[Design of Security on JBoss] - Stateful Session Beans and RunAsIdentity mismatch
by anil.saldhana@jboss.com
Assume we have a regular bean A which makes a call on a Stateful Session B.
Bean A configures a RunAsIdentity of (principal=anil,roles=user). Now when A makes a call on B, the following things happen:
1) The current subject in A is pushed on the subject context.

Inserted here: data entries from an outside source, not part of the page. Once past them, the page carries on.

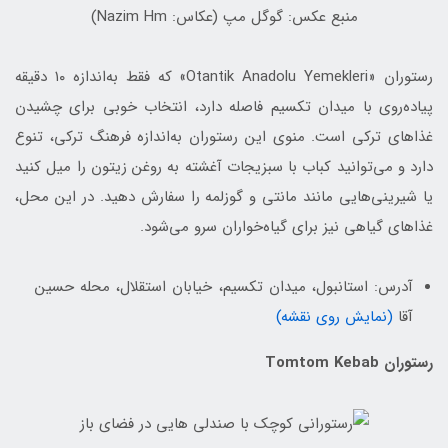
منبع عکس: گوگل مپ (عکاس: Nazim Hm)
رستوران «Otantik Anadolu Yemekleri» که فقط به‌اندازه ۱۰ دقیقه
پیاده‌روی با میدان تکسیم فاصله دارد، انتخاب خوبی برای چشیدن
غذاهای ترکی است. منوی این رستوران به‌اندازه فرهنگ ترکی، تنوع
دارد و می‌توانید کباب با سبزیجات آغشته به روغن زیتون را میل کنید
یا شیرینی‌هایی مانند مانتی و گوزلمه را سفارش دهید. در این محل،
غذاهای گیاهی نیز برای گیاه‌خواران سرو می‌شود.
آدرس: استانبول، میدان تکسیم، خیابان استقلال، محله حسین
آقا
(نمایش روی نقشه)
رستوران Tomtom Kebab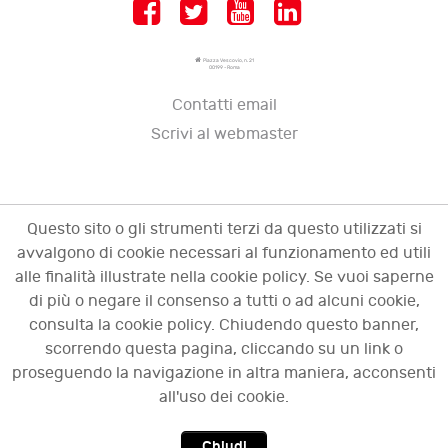
Piazza Vescovio, n. 21
00199 - Roma
Contatti email
Scrivi al webmaster
Questo sito o gli strumenti terzi da questo utilizzati si
avvalgono di cookie necessari al funzionamento ed utili
alle finalità illustrate nella cookie policy. Se vuoi saperne
di più o negare il consenso a tutti o ad alcuni cookie,
consulta la cookie policy. Chiudendo questo banner,
scorrendo questa pagina, cliccando su un link o
© 2009 - 2026 OCI - Osservatorio sulle crisi
proseguendo la navigazione in altra maniera, acconsenti
d'impresa. Tutti i diritti riservati.
all'uso dei cookie.
Chiudi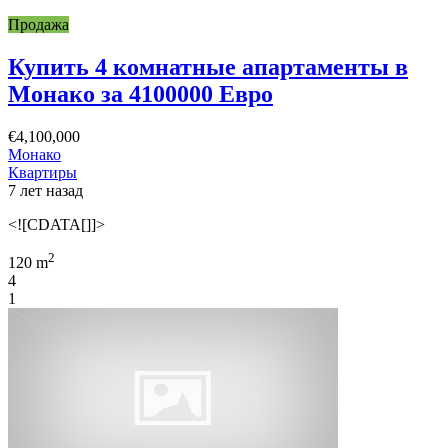
Продажа
Купить 4 комнатные апартаменты в
Монако за 4100000 Евро
€4,100,000
Монако
Квартиры
7 лет назад
<![CDATA[]]>
2
120 m
4
1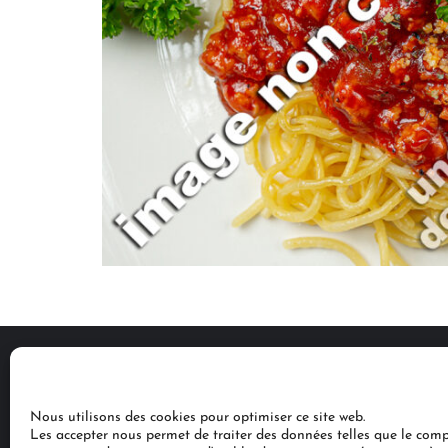
Nous utilisons des cookies pour optimiser ce site web.
Mentions légales
Protection
Les accepter nous permet de traiter des données telles que le co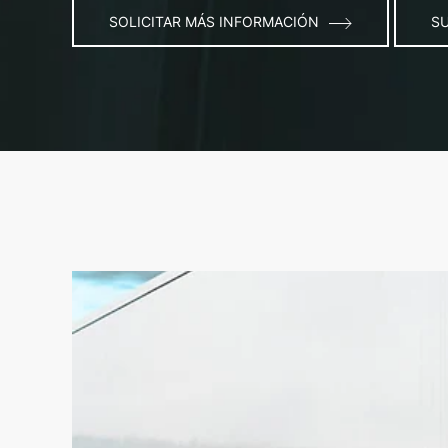
SOLICITAR MÁS INFORMACIÓN
S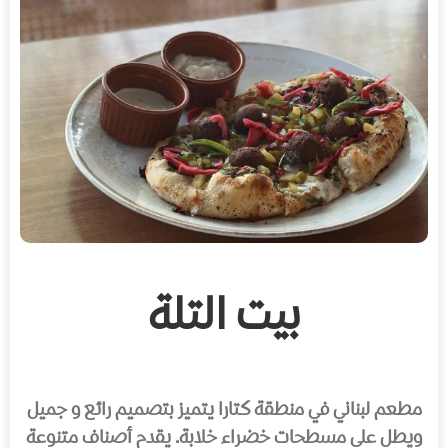
بيت التلة
مطعم لبناني في منطقة كتارا يتميز بتصميم رائع و جميل
ويطل على مسطحات خضراء خلابة
.
يقدم أصناف متنوعة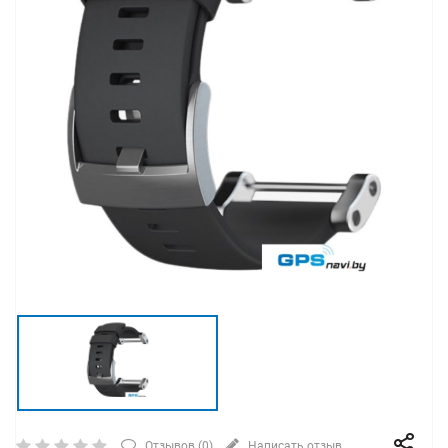
Отзывов (
0
)
Написать отзыв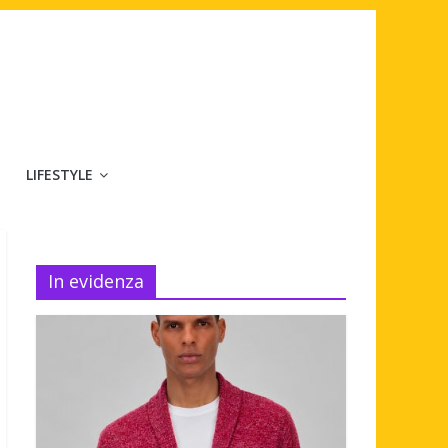
LIFESTYLE
In evidenza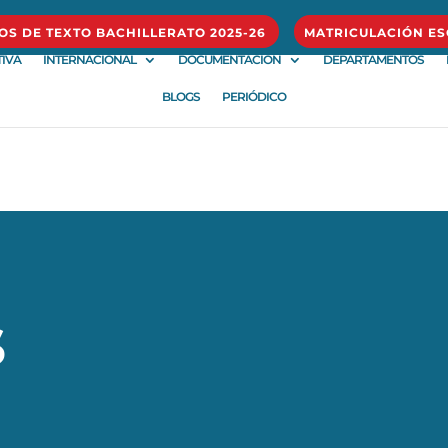
ROS DE TEXTO BACHILLERATO 2025-26
MATRICULACIÓN ES
IVA
INTERNACIONAL
DOCUMENTACIÓN
DEPARTAMENTOS
BLOGS
PERIÓDICO
s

2) The StatefulSessionInstanceInterceptor pushes a null subject on to the subject context as per:
| /* The security context must be established before the cache
| lookup because the activation of a session should have the caller's
| security context as ejbActivate is allowed to call other secured
| resources. Since the pm makes the ejbActivate call, we need to
| set the caller's security context. The only reason this shows up for
| stateful session is that we moved the SecurityInterceptor to after
| the instance interceptor to allow security exceptions to result in
| invalidation of the session. This may be too literal an interpretation
| of the ejb spec requirement that runtime exceptions should invalidate the session.
| */
| SecurityActions.pushSubjectContext(mi.getPrincipal(), mi.getCredential(), null);
|
3) The SecurityInterceptor fronting B finds that there is a RunAsIdentity configured. Hence does not do a authentication check, but duplicates the subject context on the SA stack. Now because of step 2 (a null subject gets duplicated).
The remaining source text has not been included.